GIVEN DATA =>
[Start of Attachment]

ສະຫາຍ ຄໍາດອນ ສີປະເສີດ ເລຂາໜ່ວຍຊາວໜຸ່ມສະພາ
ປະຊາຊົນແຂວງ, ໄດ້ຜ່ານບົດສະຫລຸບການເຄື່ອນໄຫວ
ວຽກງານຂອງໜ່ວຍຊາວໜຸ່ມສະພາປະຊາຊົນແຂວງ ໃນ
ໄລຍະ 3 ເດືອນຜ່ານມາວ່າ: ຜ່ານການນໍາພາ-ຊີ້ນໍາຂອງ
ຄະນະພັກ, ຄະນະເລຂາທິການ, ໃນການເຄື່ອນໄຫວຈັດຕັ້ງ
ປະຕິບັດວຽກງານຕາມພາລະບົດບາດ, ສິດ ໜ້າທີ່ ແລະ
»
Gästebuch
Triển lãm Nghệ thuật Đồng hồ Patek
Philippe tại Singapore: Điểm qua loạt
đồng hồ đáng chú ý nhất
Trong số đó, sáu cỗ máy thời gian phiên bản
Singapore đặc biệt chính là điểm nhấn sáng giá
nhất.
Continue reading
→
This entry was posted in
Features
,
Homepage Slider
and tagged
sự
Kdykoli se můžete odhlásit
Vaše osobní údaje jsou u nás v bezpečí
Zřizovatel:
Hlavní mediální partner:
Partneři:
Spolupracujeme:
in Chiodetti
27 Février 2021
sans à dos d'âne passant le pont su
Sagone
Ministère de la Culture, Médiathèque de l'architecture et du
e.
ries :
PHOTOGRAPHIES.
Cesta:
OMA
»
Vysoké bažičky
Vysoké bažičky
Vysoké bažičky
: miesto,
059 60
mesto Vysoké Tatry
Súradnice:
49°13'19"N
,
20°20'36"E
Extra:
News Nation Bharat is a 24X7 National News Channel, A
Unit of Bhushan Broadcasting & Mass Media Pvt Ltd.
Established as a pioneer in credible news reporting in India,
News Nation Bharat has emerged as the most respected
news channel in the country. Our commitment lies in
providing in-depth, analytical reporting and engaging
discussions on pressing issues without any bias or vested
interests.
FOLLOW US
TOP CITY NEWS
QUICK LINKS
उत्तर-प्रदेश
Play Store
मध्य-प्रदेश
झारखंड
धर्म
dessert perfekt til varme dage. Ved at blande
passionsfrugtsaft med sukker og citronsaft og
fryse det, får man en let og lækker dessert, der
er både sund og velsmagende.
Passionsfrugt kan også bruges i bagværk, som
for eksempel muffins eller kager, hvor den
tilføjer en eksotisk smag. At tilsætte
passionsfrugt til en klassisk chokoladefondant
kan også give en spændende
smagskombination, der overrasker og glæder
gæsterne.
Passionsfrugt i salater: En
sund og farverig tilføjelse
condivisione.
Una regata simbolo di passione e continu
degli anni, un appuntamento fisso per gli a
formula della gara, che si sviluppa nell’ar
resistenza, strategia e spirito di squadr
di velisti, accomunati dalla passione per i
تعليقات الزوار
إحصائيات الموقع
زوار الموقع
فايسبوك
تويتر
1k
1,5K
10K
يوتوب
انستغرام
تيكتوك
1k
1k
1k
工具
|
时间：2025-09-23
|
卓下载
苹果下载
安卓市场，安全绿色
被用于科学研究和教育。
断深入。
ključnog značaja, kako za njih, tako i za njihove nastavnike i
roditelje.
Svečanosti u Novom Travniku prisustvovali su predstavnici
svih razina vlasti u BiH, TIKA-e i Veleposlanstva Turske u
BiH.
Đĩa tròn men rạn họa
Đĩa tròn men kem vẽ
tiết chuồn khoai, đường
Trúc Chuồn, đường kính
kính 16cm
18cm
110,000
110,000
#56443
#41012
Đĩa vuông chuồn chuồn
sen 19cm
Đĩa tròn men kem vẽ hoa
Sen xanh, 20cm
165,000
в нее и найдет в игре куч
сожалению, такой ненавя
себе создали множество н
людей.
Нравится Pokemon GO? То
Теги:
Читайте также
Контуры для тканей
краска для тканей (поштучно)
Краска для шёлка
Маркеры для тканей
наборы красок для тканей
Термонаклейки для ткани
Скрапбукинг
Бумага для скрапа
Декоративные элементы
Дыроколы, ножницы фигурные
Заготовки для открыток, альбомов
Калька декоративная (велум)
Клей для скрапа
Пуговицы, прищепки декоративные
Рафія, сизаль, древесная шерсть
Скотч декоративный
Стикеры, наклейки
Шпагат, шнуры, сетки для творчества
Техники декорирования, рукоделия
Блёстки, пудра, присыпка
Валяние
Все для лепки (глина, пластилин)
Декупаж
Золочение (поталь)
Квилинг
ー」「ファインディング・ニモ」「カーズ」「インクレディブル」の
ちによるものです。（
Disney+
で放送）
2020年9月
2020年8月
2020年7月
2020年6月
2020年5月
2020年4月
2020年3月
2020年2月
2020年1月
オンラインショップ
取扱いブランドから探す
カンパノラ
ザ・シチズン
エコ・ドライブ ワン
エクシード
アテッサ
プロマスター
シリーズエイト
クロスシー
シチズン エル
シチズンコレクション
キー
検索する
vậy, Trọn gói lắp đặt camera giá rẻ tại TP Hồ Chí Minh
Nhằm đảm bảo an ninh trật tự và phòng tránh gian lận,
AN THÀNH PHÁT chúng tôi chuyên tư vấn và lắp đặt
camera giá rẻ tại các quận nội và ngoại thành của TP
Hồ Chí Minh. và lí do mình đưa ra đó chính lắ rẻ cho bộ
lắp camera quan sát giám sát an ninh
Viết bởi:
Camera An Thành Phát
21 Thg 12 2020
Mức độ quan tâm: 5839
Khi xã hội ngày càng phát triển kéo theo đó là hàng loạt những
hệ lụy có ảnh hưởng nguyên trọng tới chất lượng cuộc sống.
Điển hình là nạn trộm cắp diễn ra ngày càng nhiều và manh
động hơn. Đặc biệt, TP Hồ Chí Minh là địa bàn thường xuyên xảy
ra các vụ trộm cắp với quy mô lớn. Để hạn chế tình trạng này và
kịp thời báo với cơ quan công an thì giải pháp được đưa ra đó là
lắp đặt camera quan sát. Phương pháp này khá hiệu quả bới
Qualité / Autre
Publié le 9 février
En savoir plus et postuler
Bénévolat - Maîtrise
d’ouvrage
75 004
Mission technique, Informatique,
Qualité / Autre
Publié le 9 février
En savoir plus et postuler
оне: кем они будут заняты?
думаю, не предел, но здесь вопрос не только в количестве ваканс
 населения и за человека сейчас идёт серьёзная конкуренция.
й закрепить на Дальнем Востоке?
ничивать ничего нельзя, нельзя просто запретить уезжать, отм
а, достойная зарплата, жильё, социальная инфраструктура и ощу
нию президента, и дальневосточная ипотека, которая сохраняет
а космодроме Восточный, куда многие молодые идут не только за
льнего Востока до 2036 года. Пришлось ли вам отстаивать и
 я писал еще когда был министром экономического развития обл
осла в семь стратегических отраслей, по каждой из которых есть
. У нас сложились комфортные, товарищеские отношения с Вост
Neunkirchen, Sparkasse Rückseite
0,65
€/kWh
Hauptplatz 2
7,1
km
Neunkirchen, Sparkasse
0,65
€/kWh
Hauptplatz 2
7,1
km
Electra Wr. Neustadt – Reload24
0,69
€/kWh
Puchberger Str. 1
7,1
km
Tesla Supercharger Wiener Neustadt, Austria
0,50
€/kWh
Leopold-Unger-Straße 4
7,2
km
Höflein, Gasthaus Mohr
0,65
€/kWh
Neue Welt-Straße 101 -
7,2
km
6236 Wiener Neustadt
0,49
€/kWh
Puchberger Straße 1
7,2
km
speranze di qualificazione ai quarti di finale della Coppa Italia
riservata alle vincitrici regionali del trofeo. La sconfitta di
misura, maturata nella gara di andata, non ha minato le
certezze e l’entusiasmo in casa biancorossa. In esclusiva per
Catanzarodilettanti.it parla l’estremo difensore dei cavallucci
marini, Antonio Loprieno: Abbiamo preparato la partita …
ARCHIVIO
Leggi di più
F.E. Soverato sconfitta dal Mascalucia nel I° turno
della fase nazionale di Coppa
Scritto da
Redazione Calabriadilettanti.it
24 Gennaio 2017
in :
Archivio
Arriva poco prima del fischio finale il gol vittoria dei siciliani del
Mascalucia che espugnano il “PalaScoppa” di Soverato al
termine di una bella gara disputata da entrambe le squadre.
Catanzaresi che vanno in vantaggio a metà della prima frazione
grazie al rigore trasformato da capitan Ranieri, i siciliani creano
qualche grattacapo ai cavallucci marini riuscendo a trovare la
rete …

[End of Attachment]

HOW TO COMPLETE THIS TASK =>
From the entries above, restate word for word the lines from the line containing "Triển lãm Nghệ thuật Đồng hồ Patek" to the line containing "زوار الموقع", both ends included, and nothing more.

RESULT FOR THIS TASK =>
Triển lãm Nghệ thuật Đồng hồ Patek
Philippe tại Singapore: Điểm qua loạt
đồng hồ đáng chú ý nhất
Trong số đó, sáu cỗ máy thời gian phiên bản
Singapore đặc biệt chính là điểm nhấn sáng giá
nhất.
Continue reading
→
This entry was posted in
Features
,
Homepage Slider
and tagged
sự
Kdykoli se můžete odhlásit
Vaše osobní údaje jsou u nás v bezpečí
Zřizovatel:
Hlavní mediální partner:
Partneři:
Spolupracujeme:
in Chiodetti
27 Février 2021
sans à dos d'âne passant le pont su
Sagone
Ministère de la Culture, Médiathèque de l'architecture et du
e.
ries :
PHOTOGRAPHIES.
Cesta:
OMA
»
Vysoké bažičky
Vysoké bažičky
Vysoké bažičky
: miesto,
059 60
mesto Vysoké Tatry
Súradnice:
49°13'19"N
,
20°20'36"E
Extra:
News Nation Bharat is a 24X7 National News Channel, A
Unit of Bhushan Broadcasting & Mass Media Pvt Ltd.
Established as a pioneer in credible news reporting in India,
News Nation Bharat has emerged as the most respected
news channel in the country. Our commitment lies in
providing in-depth, analytical reporting and engaging
discussions on pressing issues without any bias or vested
interests.
FOLLOW US
TOP CITY NEWS
QUICK LINKS
उत्तर-प्रदेश
Play Store
मध्य-प्रदेश
झारखंड
धर्म
dessert perfekt til varme dage. Ved at blande
passionsfrugtsaft med sukker og citronsaft og
fryse det, får man en let og lækker dessert, der
er både sund og velsmagende.
Passionsfrugt kan også bruges i bagværk, som
for eksempel muffins eller kager, hvor den
tilføjer en eksotisk smag. At tilsætte
passionsfrugt til en klassisk chokoladefondant
kan også give en spændende
smagskombination, der overrasker og glæder
gæsterne.
Passionsfrugt i salater: En
sund og farverig tilføjelse
condivisione.
Una regata simbolo di passione e continu
degli anni, un appuntamento fisso per gli a
formula della gara, che si sviluppa nell’ar
resistenza, strategia e spirito di squadr
di velisti, accomunati dalla passione per i
تعليقات الزوار
إحصائيات الموقع
زوار الموقع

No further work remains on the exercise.